# What the task asks
Examine each line of the data, and copy the ones containing "Auswahl".

(Items listed in a dataset)
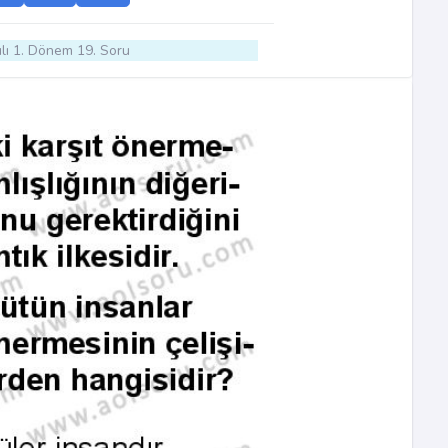
lı 1. Dönem 19. Soru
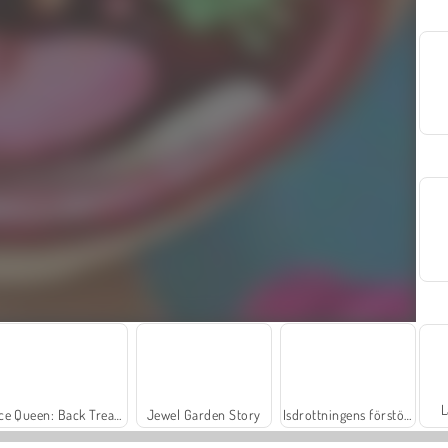
L
Ice Queen: Back Treatment
Jewel Garden Story
Isdrottningens förstörda bröllop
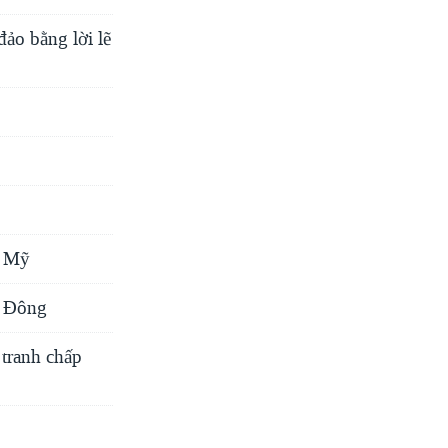
đảo bằng lời lẽ
i Mỹ
n Ðông
 tranh chấp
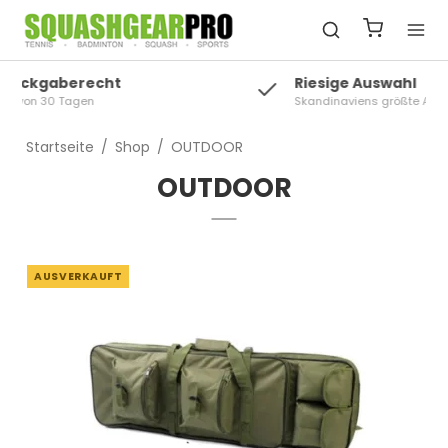
Riesige Auswahl
Skandinaviens größte Auswahl an Squash
Startseite
/
Shop
/
OUTDOOR
OUTDOOR
AUSVERKAUFT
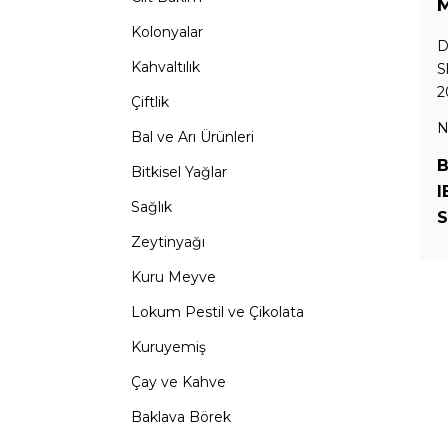
M
Kolonyalar
D
Kahvaltılık
S
2
Çiftlik
N
Bal ve Arı Ürünleri
B
Bitkisel Yağlar
I
Sağlık
S
Zeytinyağı
Kuru Meyve
Lokum Pestil ve Çikolata
Kuruyemiş
Çay ve Kahve
Baklava Börek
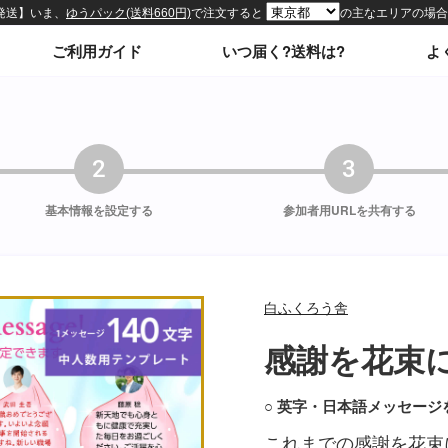
ィトップページ
ご利用ガイド
いつ届く?送料は?
よ
2
3
基本情報を
設定する
参加者用URLを
共有する
白ふくろう舎
感謝を花束
○ 英字・日本語メッセージ
これまでの感謝を花束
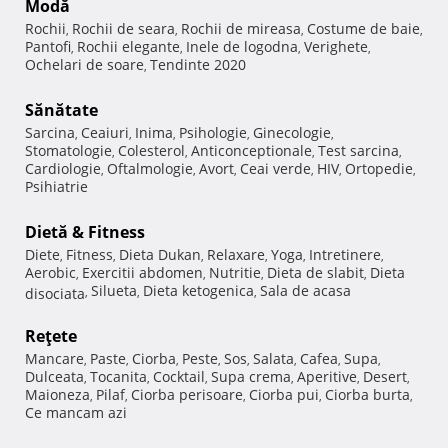
Modă
Rochii
Rochii de seara
Rochii de mireasa
Costume de baie
,
,
,
,
Pantofi
Rochii elegante
Inele de logodna
Verighete
,
,
,
,
Ochelari de soare
Tendinte 2020
,
Sănătate
Sarcina
Ceaiuri
Inima
Psihologie
Ginecologie
,
,
,
,
,
Stomatologie
Colesterol
Anticonceptionale
Test sarcina
,
,
,
,
Cardiologie
Oftalmologie
Avort
Ceai verde
HIV
Ortopedie
,
,
,
,
,
,
Psihiatrie
Dietă & Fitness
Diete
Fitness
Dieta Dukan
Relaxare
Yoga
Intretinere
,
,
,
,
,
,
Aerobic
Exercitii abdomen
Nutritie
Dieta de slabit
Dieta
,
,
,
,
Silueta
Dieta ketogenica
Sala de acasa
disociata
,
,
,
Reţete
Mancare
Paste
Ciorba
Peste
Sos
Salata
Cafea
Supa
,
,
,
,
,
,
,
,
Dulceata
Tocanita
Cocktail
Supa crema
Aperitive
Desert
,
,
,
,
,
,
Maioneza
Pilaf
Ciorba perisoare
Ciorba pui
Ciorba burta
,
,
,
,
,
Ce mancam azi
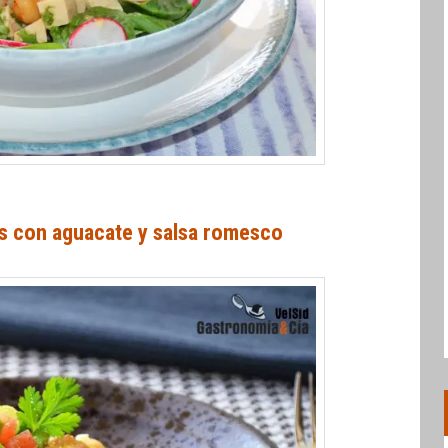
s con aguacate y salsa romesco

# Response box
Riesige Auswahl
Skandinaviens größte Auswahl an Squash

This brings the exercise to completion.